→ GIVEN RECORDS:

-- -- --

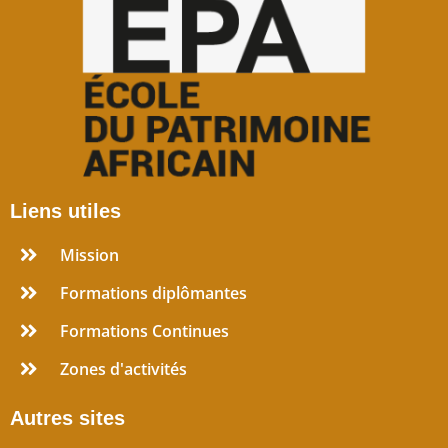
Liens utiles
Mission
Formations diplômantes
Formations Continues
Zones d'activités
Autres sites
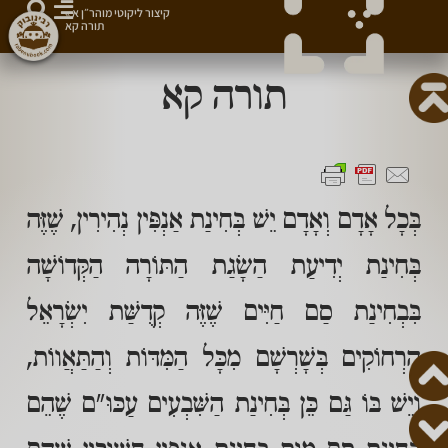
קיצור ליקוטי מוהר״ן א
»
תורה קא
תורה קא
בְּכָל אָדָם וְאָדָם יֵשׁ בְּחִינַת אַנְפִּין נְהִירִין, שֶׁזֶּה
בְּחִינַת יְדִיעַת הַשָׂגַת הַתּוֹרָה הַקְּדוֹשָׁה
בִּבְחִינַת סַם חַיִּים שֶׁזֶּה קְדֻשַּׁת יִשְׂרָאֵל
הָרְחוֹקִים בְּשָׁרְשָׁם מִכָּל הַמִּדּוֹת וְהַתַּאֲווֹת,
וְיֵשׁ בּוֹ גַּם כֵּן בְּחִינַת הַשִּׁבְעִים עַכּוּ"ם שֶׁהֵם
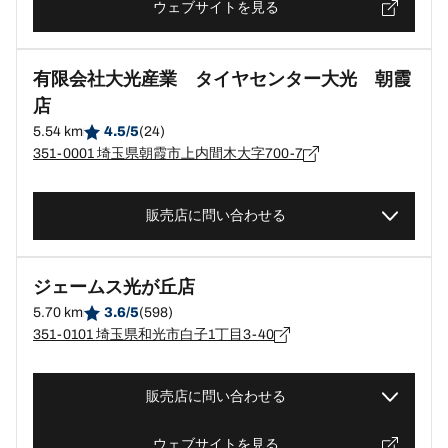
ウェブサイトを見る
有限会社大光産業 タイヤセンター大光 朝霞
店
5.54 km
4.5/5
(24)
351-0001 埼玉県朝霞市上内間木大字700-7
販売店に問い合わせる
ジェームス光が丘店
5.70 km
3.6/5
(598)
351-0101 埼玉県和光市白子1丁目3-40
販売店に問い合わせる
ウェブサイトを見る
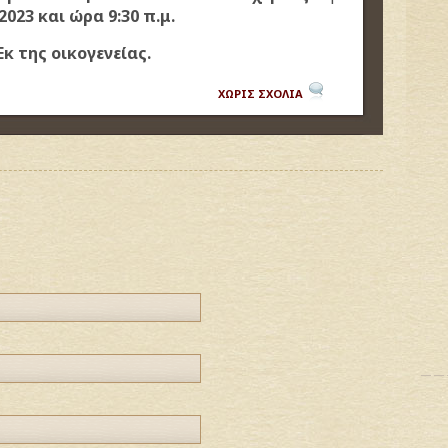
023 και ώρα 9:30 π.μ.
Εκ της οικογενείας.
ΧΩΡΙΣ ΣΧΟΛΙΑ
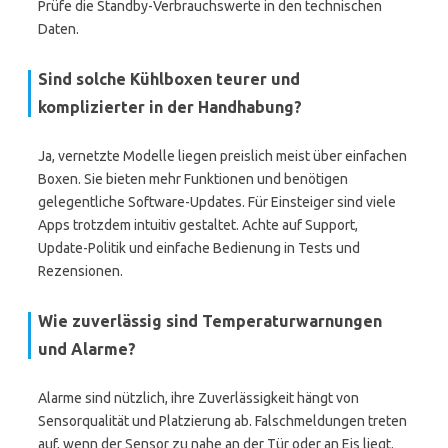
Prüfe die Standby-Verbrauchswerte in den technischen
Daten.
Sind solche Kühlboxen teurer und
komplizierter in der Handhabung?
Ja, vernetzte Modelle liegen preislich meist über einfachen
Boxen. Sie bieten mehr Funktionen und benötigen
gelegentliche Software-Updates. Für Einsteiger sind viele
Apps trotzdem intuitiv gestaltet. Achte auf Support,
Update-Politik und einfache Bedienung in Tests und
Rezensionen.
Wie zuverlässig sind Temperaturwarnungen
und Alarme?
Alarme sind nützlich, ihre Zuverlässigkeit hängt von
Sensorqualität und Platzierung ab. Falschmeldungen treten
auf, wenn der Sensor zu nahe an der Tür oder an Eis liegt.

-- -- --

Only the lines above from the one containing "有限会社大光産業 タイヤセンター大光 朝霞" through the one containing "Apps trotzdem intuitiv" should be returned, verbatim and inclusive, with pictures excluded.

有限会社大光産業 タイヤセンター大光 朝霞
店
5.54 km
4.5/5
(24)
351-0001 埼玉県朝霞市上内間木大字700-7
販売店に問い合わせる
ジェームス光が丘店
5.70 km
3.6/5
(598)
351-0101 埼玉県和光市白子1丁目3-40
販売店に問い合わせる
ウェブサイトを見る
023 και ώρα 9:30 π.μ.
Εκ της οικογενείας.
ΧΩΡΙΣ ΣΧΟΛΙΑ
Prüfe die Standby-Verbrauchswerte in den technischen
Daten.
Sind solche Kühlboxen teurer und
komplizierter in der Handhabung?
Ja, vernetzte Modelle liegen preislich meist über einfachen
Boxen. Sie bieten mehr Funktionen und benötigen
gelegentliche Software-Updates. Für Einsteiger sind viele
Apps trotzdem intuitiv gestaltet. Achte auf Support,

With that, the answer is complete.